Voice Chapter 7 - Supercharged wake words and timers

Comments

This chapter might be one of the most feature-packed yet, bringing the highly requested timer feature and major improvements to wake words, along with experimental technology that even outclasses big tech’s voice assistants.

Welcome to Voice Chapter 7, on today’s menu:

Big things for microWakeWord

At the beginning of this year wake word detection could only run on Home Assistant itself. Voice devices would pass on all audio to Home Assistant, which would listen out for supported wake words like “Hey Jarvis” or “Okay Nabu”.  This had the downside that your device, let’s say a Raspberry Pi, could only support a handful of voice satellites, and there would always be a delay in responses. We knew the benefits of wake word detection running on-device, but there was a lack of good open source options.

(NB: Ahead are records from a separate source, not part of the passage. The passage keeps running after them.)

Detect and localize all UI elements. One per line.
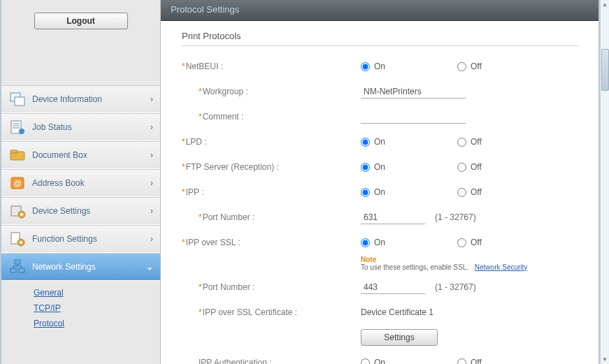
ipp-port-input[interactable] [361, 211, 425, 224]
ftp-off[interactable]: Off [457, 162, 554, 172]
logout-button[interactable]: Logout [34, 13, 128, 29]
device-information-icon [8, 90, 27, 108]
ftp-label: FTP Server (Reception) : [186, 162, 279, 172]
svg-rect-5 [10, 150, 17, 153]
chevron-right-icon: › [150, 178, 153, 188]
divider [182, 45, 578, 46]
main-panel: Protocol Settings Print Protocols *NetBE… [161, 0, 599, 364]
panel-body: Print Protocols *NetBEUI : On Off *Workg… [161, 21, 599, 364]
subnav-general[interactable]: General [34, 285, 160, 300]
ipp-port-hint: (1 - 32767) [435, 212, 476, 222]
scroll-down-icon[interactable]: ▼ [602, 356, 608, 363]
chevron-right-icon: › [150, 206, 153, 216]
svg-rect-15 [10, 268, 16, 272]
svg-rect-14 [15, 260, 20, 264]
sidebar-item-network-settings[interactable]: Network Settings ⌄ [1, 253, 160, 281]
chevron-right-icon: › [150, 150, 153, 160]
svg-point-13 [20, 241, 22, 244]
ssl-note: Note To use these settings, enable SSL. … [361, 256, 578, 271]
ipp-label: IPP : [186, 187, 204, 197]
chevron-right-icon: › [150, 234, 153, 244]
job-status-icon [8, 118, 27, 136]
sidebar-item-device-settings[interactable]: Device Settings › [1, 197, 160, 225]
svg-point-10 [20, 213, 23, 216]
sidebar-item-address-book[interactable]: @ Address Book › [1, 169, 160, 197]
note-title: Note [361, 256, 578, 263]
ipp-ssl-on[interactable]: On [361, 238, 457, 247]
ssl-port-hint: (1 - 32767) [435, 282, 476, 292]
sidebar-item-document-box[interactable]: Document Box › [1, 141, 160, 169]
svg-rect-1 [15, 97, 24, 105]
network-settings-icon [8, 258, 27, 276]
chevron-right-icon: › [150, 94, 153, 104]
ipp-auth-off[interactable]: Off [457, 358, 554, 364]
netbeui-on[interactable]: On [361, 61, 457, 71]
ssl-cert-value: Device Certificate 1 [361, 307, 434, 317]
ftp-on[interactable]: On [361, 162, 457, 172]
ipp-port-label: Port Number : [203, 212, 255, 222]
sidebar-item-label: Document Box [32, 150, 87, 160]
ssl-cert-label: IPP over SSL Certificate : [203, 307, 297, 317]
ipp-on[interactable]: On [361, 187, 457, 197]
scrollbar[interactable]: ▲ ▼ [600, 0, 609, 364]
address-book-icon: @ [8, 174, 27, 192]
ipp-ssl-off[interactable]: Off [457, 238, 554, 247]
svg-point-3 [19, 129, 24, 134]
svg-text:@: @ [13, 179, 21, 187]
lpd-on[interactable]: On [361, 137, 457, 147]
sidebar-item-label: Job Status [32, 122, 72, 132]
sidebar-item-label: Device Information [32, 94, 102, 104]
subnav-network: General TCP/IP Protocol [1, 281, 160, 337]
section-title: Print Protocols [182, 31, 578, 41]
ipp-auth-label: IPP Authentication : [199, 358, 272, 364]
chevron-right-icon: › [150, 122, 153, 132]
comment-input[interactable] [361, 110, 466, 124]
workgroup-input[interactable] [361, 85, 466, 99]
ipp-ssl-label: IPP over SSL : [186, 238, 241, 247]
sidebar-item-label: Device Settings [32, 206, 90, 216]
ssl-port-input[interactable] [361, 281, 425, 294]
ipp-auth-on[interactable]: On [361, 358, 457, 364]
scroll-up-icon[interactable]: ▲ [602, 1, 608, 8]
sidebar-item-function-settings[interactable]: Function Settings › [1, 225, 160, 253]
lpd-label: LPD : [186, 137, 207, 147]
ssl-port-label: Port Number : [203, 282, 255, 292]
ipp-off[interactable]: Off [457, 187, 554, 197]
settings-button[interactable]: Settings [361, 329, 438, 346]
comment-label: Comment : [203, 112, 244, 122]
sidebar: Logout Device Information › Job Status ›… [1, 0, 161, 364]
sidebar-item-label: Address Book [32, 178, 85, 188]
svg-rect-16 [19, 268, 24, 272]
sidebar-item-device-information[interactable]: Device Information › [1, 85, 160, 113]
note-text: To use these settings, enable SSL. [361, 263, 468, 271]
sidebar-item-job-status[interactable]: Job Status › [1, 113, 160, 141]
network-security-link[interactable]: Network Security [475, 263, 528, 271]
netbeui-label: NetBEUI : [186, 61, 223, 71]
chevron-down-icon: ⌄ [146, 262, 153, 272]
lpd-off[interactable]: Off [457, 137, 554, 147]
subnav-protocol[interactable]: Protocol [34, 316, 160, 331]
netbeui-off[interactable]: Off [457, 61, 554, 71]
panel-title: Protocol Settings [161, 0, 599, 21]
function-settings-icon [8, 230, 27, 248]
document-box-icon [8, 146, 27, 164]
sidebar-item-label: Function Settings [32, 234, 97, 244]
workgroup-label: Workgroup : [203, 87, 248, 96]
subnav-tcpip[interactable]: TCP/IP [34, 300, 160, 316]
device-settings-icon [8, 202, 27, 220]
scrollbar-thumb[interactable] [601, 49, 609, 91]
sidebar-item-label: Network Settings [32, 262, 96, 272]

Kevin Ahrendt, a former mathematics professor, took up the task and created microWakeWord in his spare time. It is a wake word engine optimized to run fast and reliably on microcontrollers. It was made for ESPHome, but it is available standalone and under the Apache 2.0 open source license. No one will ever have to pay for wake words ever again.

In our Chapter 6 Livestream we did a deep dive into how this voice processing is possible on such lean hardware (we’re talking late-90s PC levels of RAM and CPU power). It was in this last chapter where we launched v1 of microWakeWord, which at the time could only run on ESP32-S3 chips. A lot has happened since then, and it’s all awesome.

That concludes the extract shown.